Dataset items:
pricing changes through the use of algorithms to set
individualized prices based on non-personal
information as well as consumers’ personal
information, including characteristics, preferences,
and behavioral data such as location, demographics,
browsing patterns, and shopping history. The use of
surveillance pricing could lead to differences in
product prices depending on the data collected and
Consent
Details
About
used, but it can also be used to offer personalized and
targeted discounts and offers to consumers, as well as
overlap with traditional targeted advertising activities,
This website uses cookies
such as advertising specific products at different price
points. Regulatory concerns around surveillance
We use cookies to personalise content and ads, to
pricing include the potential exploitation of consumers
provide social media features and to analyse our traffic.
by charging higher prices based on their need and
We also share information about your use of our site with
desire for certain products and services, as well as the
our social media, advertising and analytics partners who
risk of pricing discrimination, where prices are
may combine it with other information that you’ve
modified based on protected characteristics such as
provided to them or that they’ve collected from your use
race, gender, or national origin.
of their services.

WHAT THE EXERCISE ASKS: Transcribe the entries exactly.

RESPONSE TO THE TASK:
pricing changes through the use of algorithms to set
individualized prices based on non-personal
information as well as consumers’ personal
information, including characteristics, preferences,
and behavioral data such as location, demographics,
browsing patterns, and shopping history. The use of
surveillance pricing could lead to differences in
product prices depending on the data collected and
Consent
Details
About
used, but it can also be used to offer personalized and
targeted discounts and offers to consumers, as well as
overlap with traditional targeted advertising activities,
This website uses cookies
such as advertising specific products at different price
points. Regulatory concerns around surveillance
We use cookies to personalise content and ads, to
pricing include the potential exploitation of consumers
provide social media features and to analyse our traffic.
by charging higher prices based on their need and
We also share information about your use of our site with
desire for certain products and services, as well as the
our social media, advertising and analytics partners who
risk of pricing discrimination, where prices are
may combine it with other information that you’ve
modified based on protected characteristics such as
provided to them or that they’ve collected from your use
race, gender, or national origin.
of their services.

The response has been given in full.